Many social pressures compel people to go to college whether they want to or not, whether they can afford to or not. This wasn’t always the case. Prior to World War II, less than 5% of American adults held a college degree. Only jobs at the highest professional levels required one.
A big change occurred after the war, when the U.S. Congress passed legislation that became known as the “G.I. Bill,” which paid tuition to virtually any university for those who served in the U.S. military. In 1940, about 1.5 million students were enrolled in college. By 1947 that number had grown to 2.2 million, with veterans accounting for around 49% of all college students.
The G.I. Bill was undeniably a good thing. It enabled many deserving people a chance to pursue higher education who could not otherwise afford it. However, like many good programs, it triggered unforeseen consequences.
Veterans who went to college under the G.I. Bill naturally wanted their own children to have the same opportunity. Young people who in previous generations would have been inclined toward trade careers started to be encouraged by parents and school authorities to go to college instead. Subsequently, both private lenders and the federal government devised loans to pay for college so that non-veterans could have the same opportunity as those who served. Now there’s about $1.5 trillion owed in student loans, more than is owed for home mortgages or car payments.

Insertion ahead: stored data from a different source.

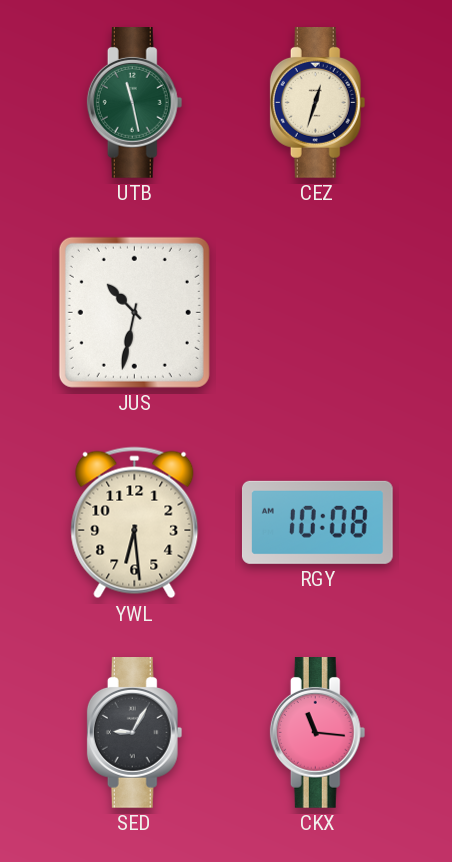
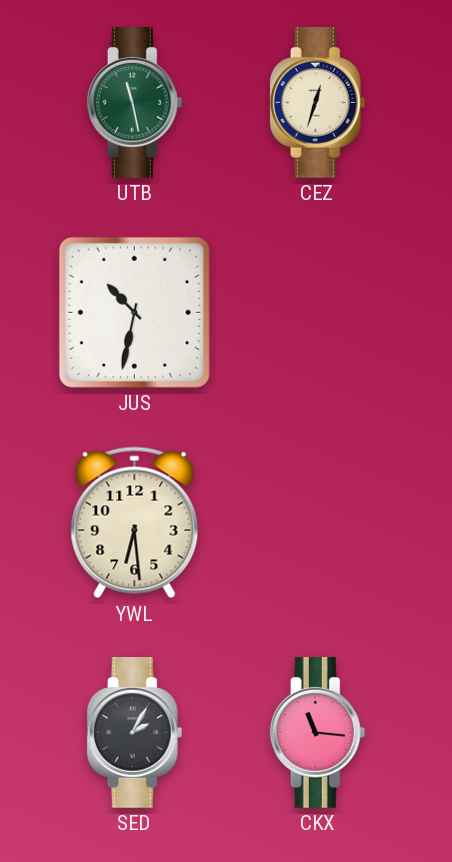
RGY: 10:08 -> none
SED: 9:05 -> 2:05
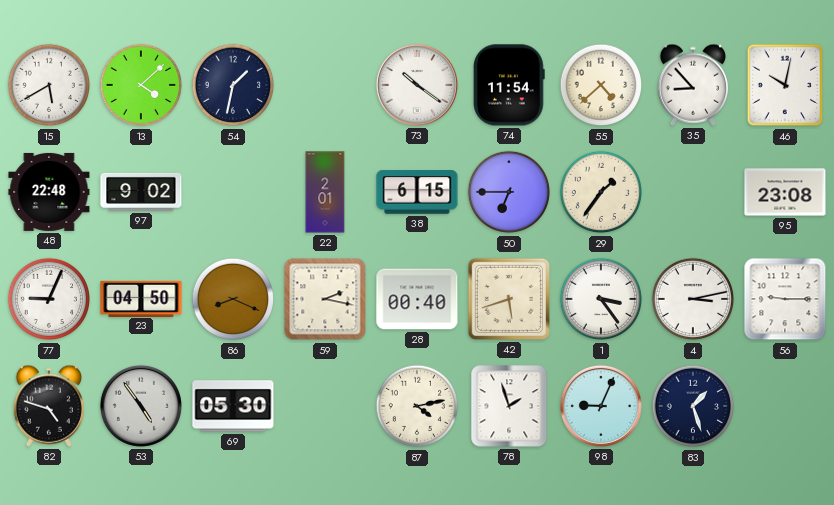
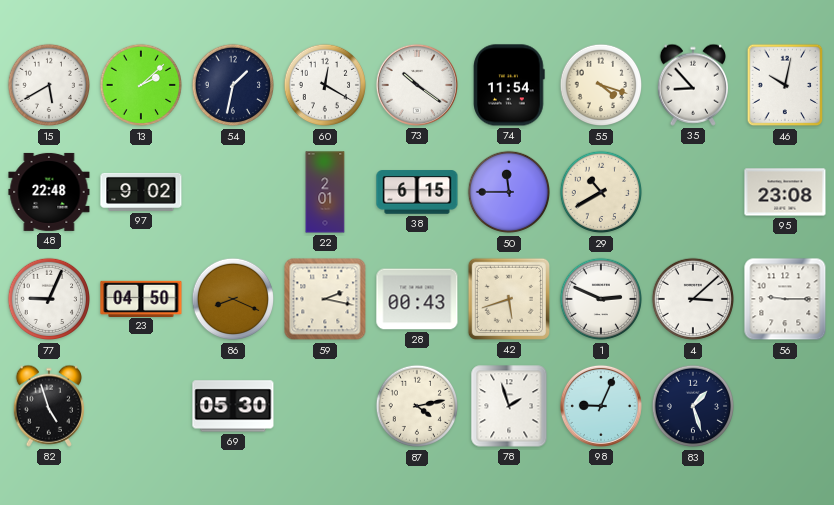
13: 4:08 -> 2:08
60: none -> 12:20
55: 4:38 -> 4:18
50: 6:45 -> 11:45
29: 1:36 -> 10:40
28: 00:40 -> 00:43
1: 3:24 -> 2:49
4: 3:13 -> 3:08
82: 4:48 -> 4:57
53: 4:54 -> none
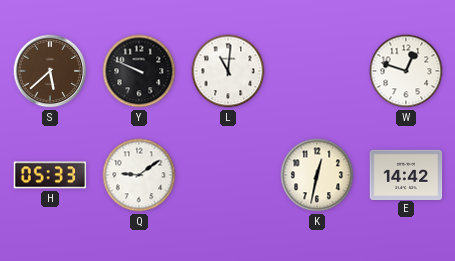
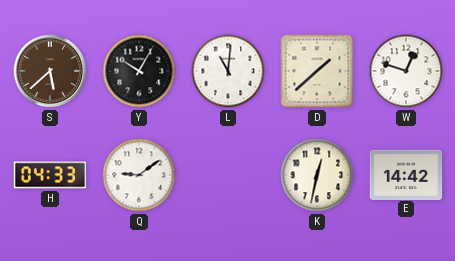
Y: 9:49 -> 10:05
D: none -> 1:38
H: 05:33 -> 04:33
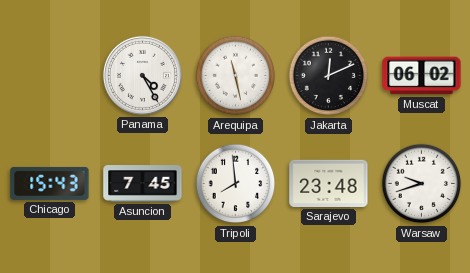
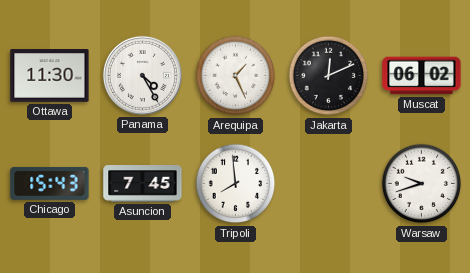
Ottawa: none -> 11:30
Arequipa: 11:28 -> 1:26
Sarajevo: 23:48 -> none
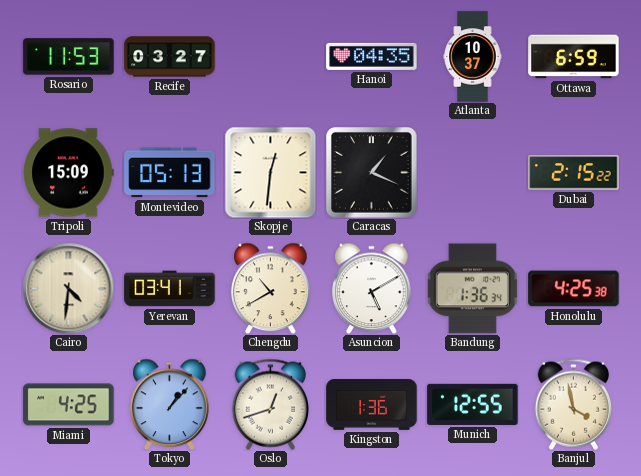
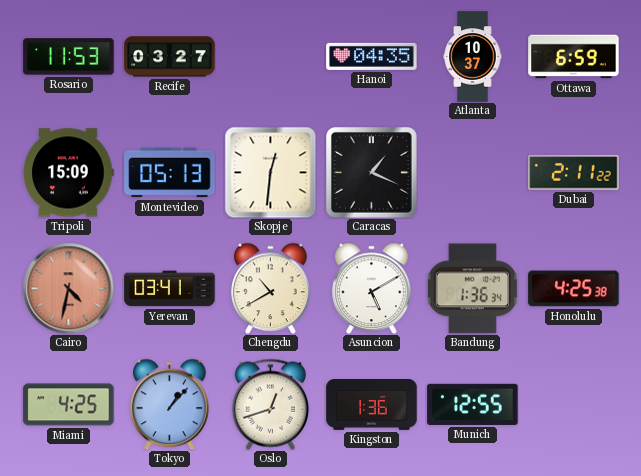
Dubai: 2:15 -> 2:11
Cairo: 4:31 -> 4:32
Cairo dial: cream -> salmon
Banjul: 3:58 -> none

As the years went by, more and more social pressures increased to go to college, and employers responded by requiring college degrees for more and more jobs. One example that comes to mind is law enforcement. Generations ago, nobody expected cops to be university graduates and some didn’t even need a high school diploma. But today many police forces require a college degree for anyone they accept into training. Today, about two-thirds of high school graduates enroll in college and universities, and around a third of Americans hold a college degree.

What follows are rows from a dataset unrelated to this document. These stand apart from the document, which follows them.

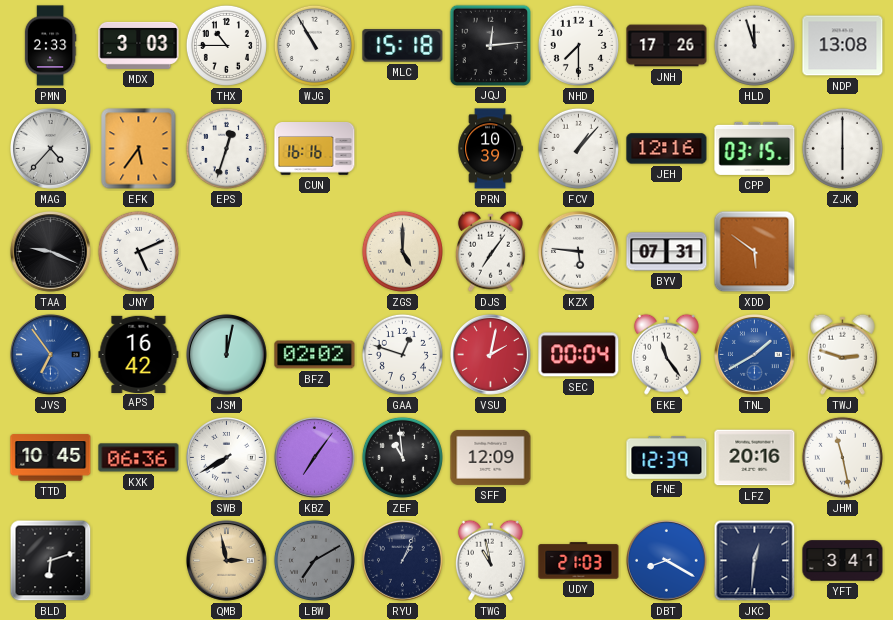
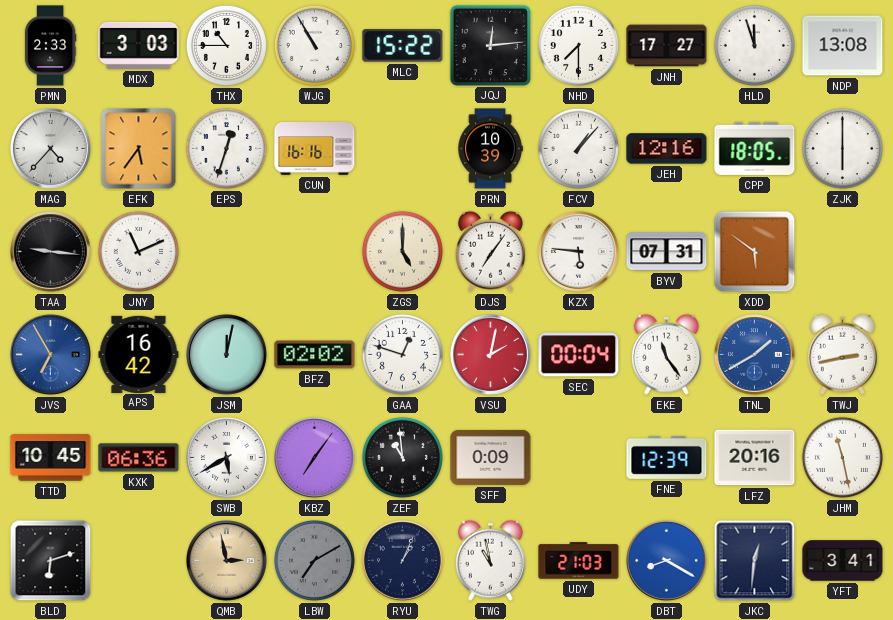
MLC: 15:18 -> 15:22
JNH: 17:26 -> 17:27
CPP: 03:15 -> 18:05
TAA: 9:19 -> 9:16
JNY: 5:11 -> 11:11
JVS: 6:54 -> 6:55
TWJ: 2:48 -> 2:43
SWB: 7:40 -> 5:40
SFF: 12:09 -> 0:09
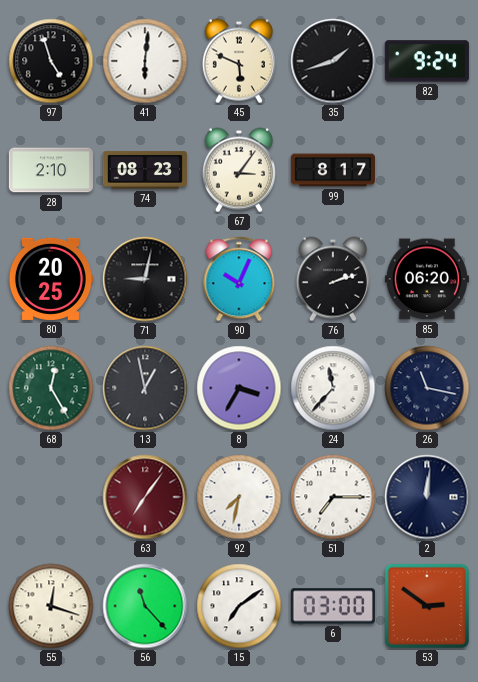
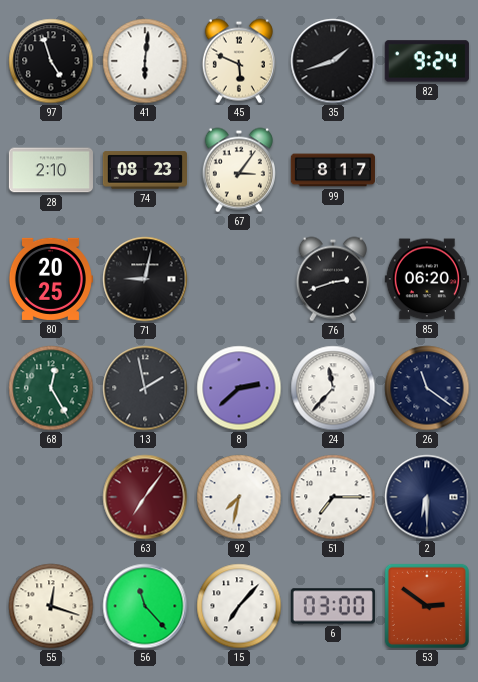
90: 10:04 -> none
76: 2:12 -> 2:42
13: 12:58 -> 1:58
8: 3:35 -> 2:38
26: 11:17 -> 11:21
2: 12:01 -> 6:30
15: 7:09 -> 7:07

Many argue that this is a good thing. Who can be against more education? A highly educated population is beneficial to our society in many ways.

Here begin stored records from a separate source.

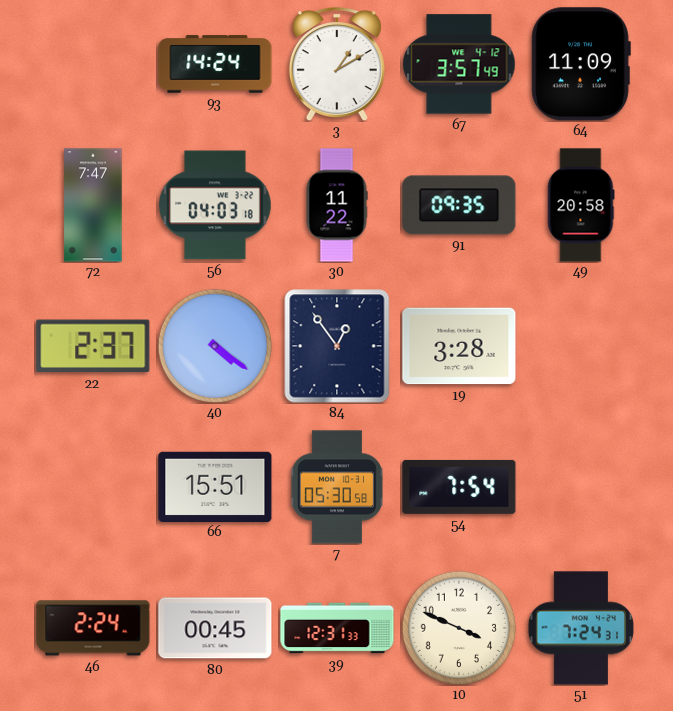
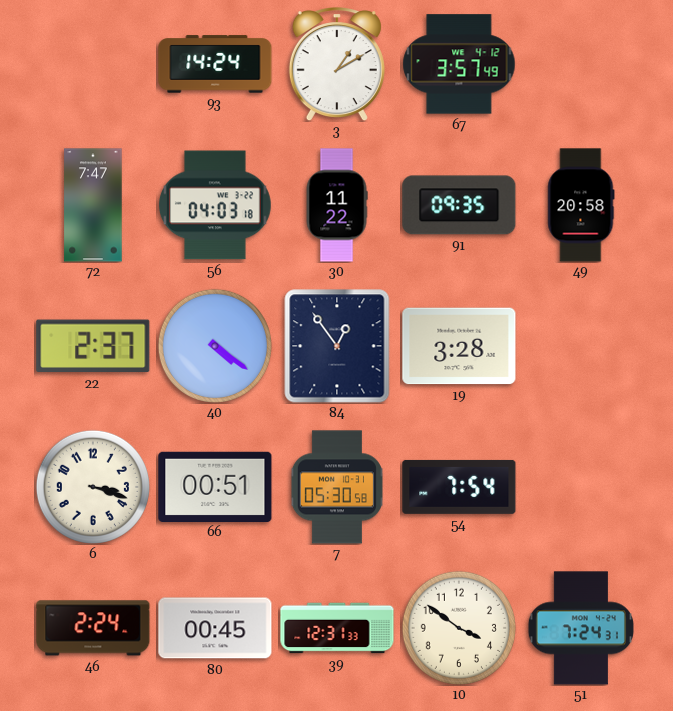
64: 11:09 -> none
6: none -> 3:18
66: 15:51 -> 00:51
10: 3:49 -> 3:51
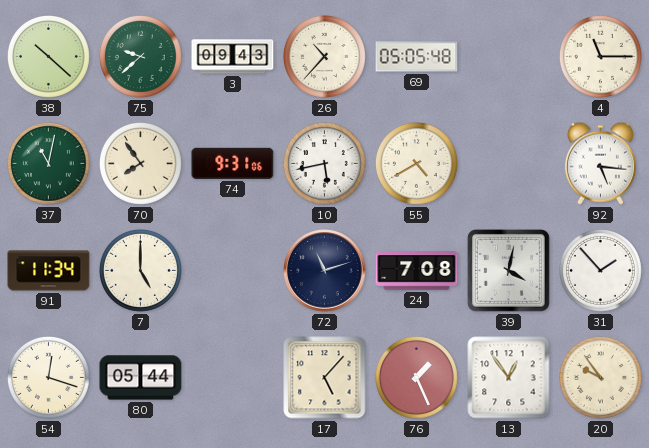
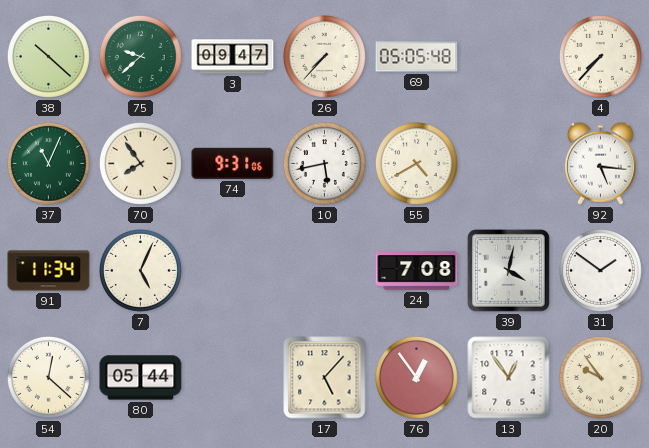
3: 09:43 -> 09:47
26: 10:37 -> 7:37
4: 11:15 -> 7:37
37: 11:02 -> 11:04
7: 5:00 -> 5:04
72: 11:12 -> none
31: 1:53 -> 1:51
54: 12:18 -> 12:22
76: 1:26 -> 12:54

I won’t argue against this point of view, but there are a few loopholes. One is that college curricula have expanded and been dumbed down. You can acquire degrees in specialties such as public relations, advertising, graphic design and other areas that are basically white-collar trades. You don’t need four years of college to pick up such skills.
Also, many colleges and universities have lowered admission standards and thus have to offer remedial classes for students who didn’t learn enough in elementary and high school (and now must pay a premium price to catch up). As one who has looked over hundreds of resumes and cover letters from college graduates, I can tell you that most of today’s college graduates read and write no better than high school grads of prior generations.
Along the way, college costs have gone through the roof. I’ll deal with this issue in my next blog.